Given material:
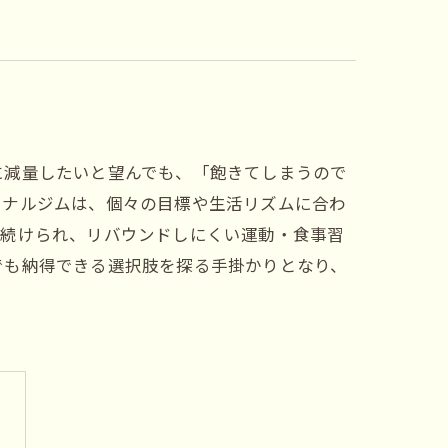
に減量したいと望んでも、「飽きてしまうので
ソナルジムは、個々の目標や生活リズムに合わ
く続けられ、リバウンドしにくい運動・食事習
でも納得できる選択肢を探る手掛かりとなり、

Work order:
Give back each line above verbatim, dropping every picture.

Written answer:
に減量したいと望んでも、「飽きてしまうので
ソナルジムは、個々の目標や生活リズムに合わ
く続けられ、リバウンドしにくい運動・食事習
でも納得できる選択肢を探る手掛かりとなり、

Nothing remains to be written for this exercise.